Он стиснул зубы, глядя на неё. Пристально. Не мигая. В упор.
— Нет, Алый, — ответила она его стальным холодным глазам. — Я не люблю тебя.
— Зато я тебя люблю.
— Но этого недостаточно! — сделала она шаг назад.
— Мне — достаточно. Я даю тебе срок до следующего года. У тебя есть один день. Последний день, Эрика. Подумай о детях.
— А если я скажу «нет»? — прикусила она губу.
— Значит, нет, — снова развёл он руки в стороны. И обернулся у двери. — Ты просила тебя удивить, — он полез в карман. — Но я понял, что не смогу. Мне нечем тебя удивить. Поэтому просто возьми. Я всё пойму, если ты его наденешь, — он поставил на старенькое трюмо бархатную коробочку и вышел, аккуратно захлопнув за собой дверь.

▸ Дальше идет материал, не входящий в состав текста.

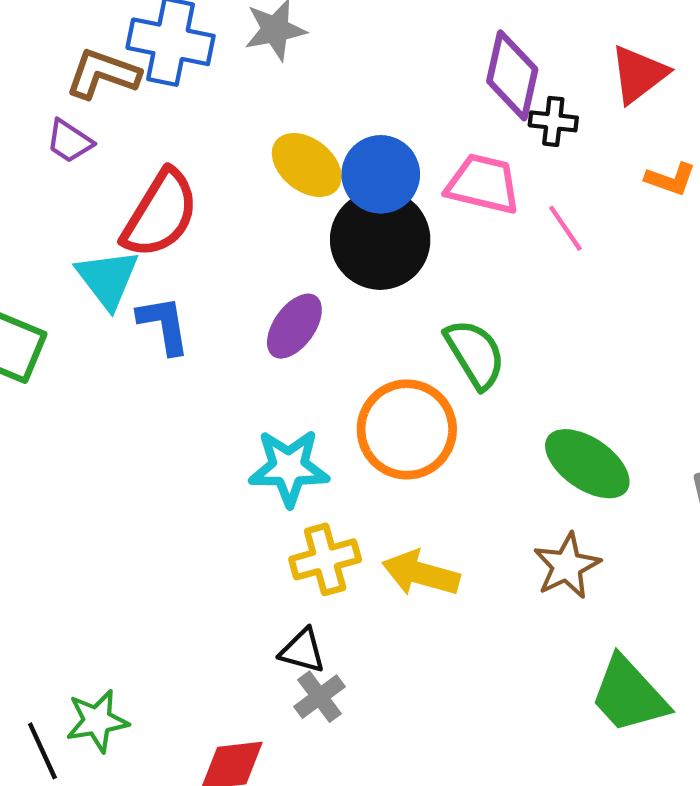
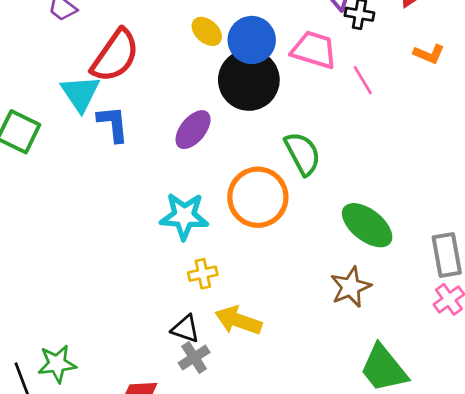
yellow ellipse: (307, 165) -> (207, 31), size x0.7
yellow cross: (325, 559) -> (203, 274), size x0.7
yellow arrow: (421, 573) -> (238, 320), moved

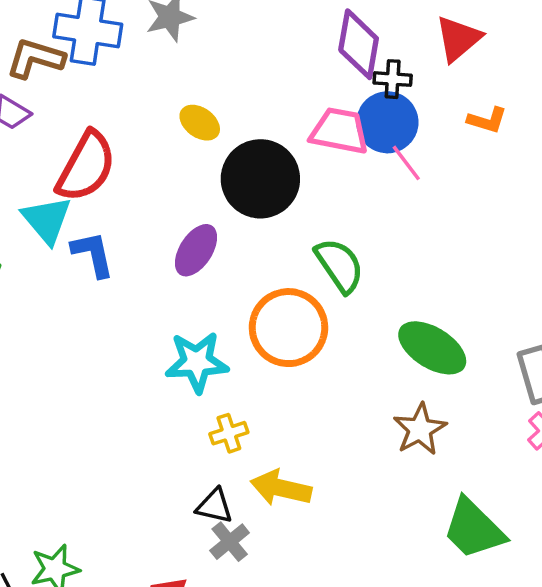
blue circle: (252, 40) -> (387, 122), moved

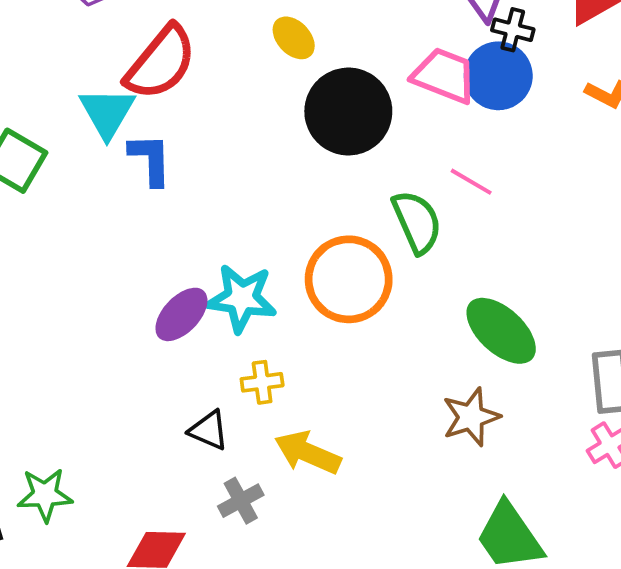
pink line: (406, 163) -> (471, 182), moved, turned -33
purple ellipse: (196, 250) -> (181, 314), moved
black triangle: (214, 506) -> (209, 430), moved

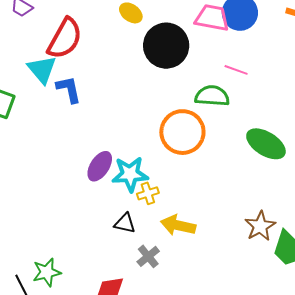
green semicircle: (417, 222) -> (212, 96), turned -52
cyan star: (242, 298) -> (130, 174), moved
brown star: (471, 417) -> (260, 226), moved

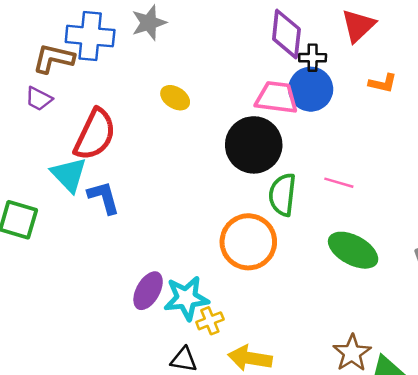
black circle: (166, 46) -> (254, 145), moved
pink line: (236, 70) -> (339, 183), moved
green semicircle: (212, 96) -> (282, 195), turned -84

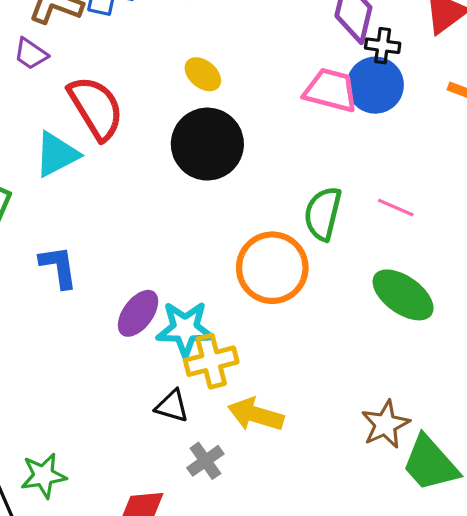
red semicircle: (95, 134) -> (96, 108), turned -64
black circle: (254, 145) -> (207, 144), moved
cyan triangle: (69, 175) -> (57, 154), turned 39
blue L-shape: (104, 197) -> (58, 267), moved
yellow cross: (210, 321) -> (211, 361), size x1.5

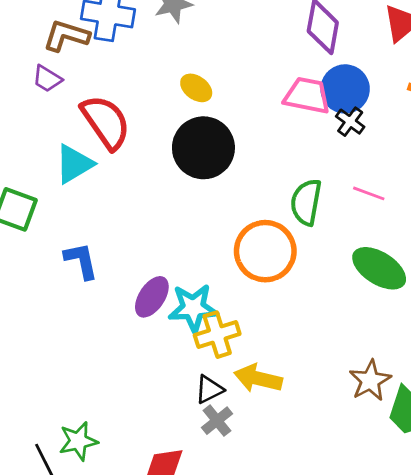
black cross: (383, 46) -> (350, 122), moved, turned 32
black triangle: (172, 406) -> (209, 389), moved, turned -40

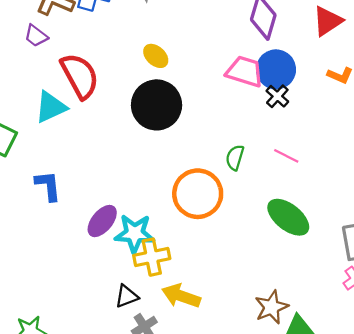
green semicircle: (306, 202) -> (235, 158), size x0.7
black triangle: (209, 389) -> (127, 296), moved

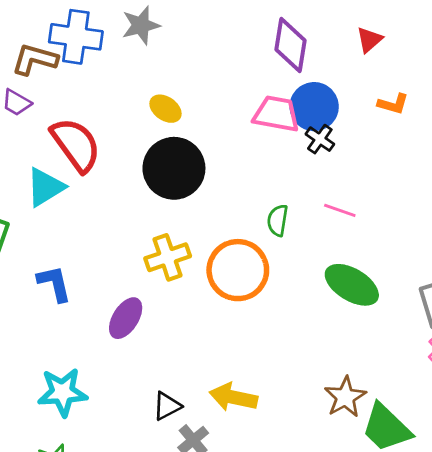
red triangle: (327, 21) -> (369, 40), size x0.7
cyan star: (135, 233) -> (63, 392), moved
yellow cross: (152, 257) -> (168, 257), moved

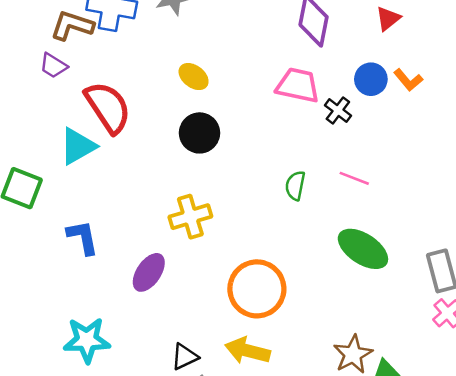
orange L-shape: (393, 104) -> (408, 80), turned 32
blue circle: (314, 107) -> (371, 79), moved, size x0.7
black circle: (174, 168) -> (199, 133), size x0.7
orange circle: (238, 270) -> (257, 289), moved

«Только не кольцо! Только не кольцо! — уговаривала Эрика белый бантик на бирюзовом бархате. — Только не… Да вашу ж меня!»
Она вытащила за тонкий ободок украшение, в оправу которого был вставлен целый прозрачный булыжник.
Сколько девушек продали бы душу только за это кольцо. Сколько их ненавидели её, наверное, в этот момент. Но Эрика не рискнула его даже померить. Убрала от греха подальше. И зло захлопнула ящик комода.
Бросила постель на старенький диван, что она даже не раскладывала, так и спала на половинке. И забравшись под одеяло, уставилась на ёлку.
Там в свете уличных фонарей, среди нарядных игрушек, конфет в блестящих фантиках и мерно покачивающихся на нитках мандаринов поблёскивали глянцем старые фотографии. Дети всё же развесили их на ёлке. Те, где они вчетвером: Эрика, Нина, Алый, Илья. Те, где Эрика с Ильей. Глафирка с Данькой — с самого младенчества во всех видах. Только Эрика. Только Илья.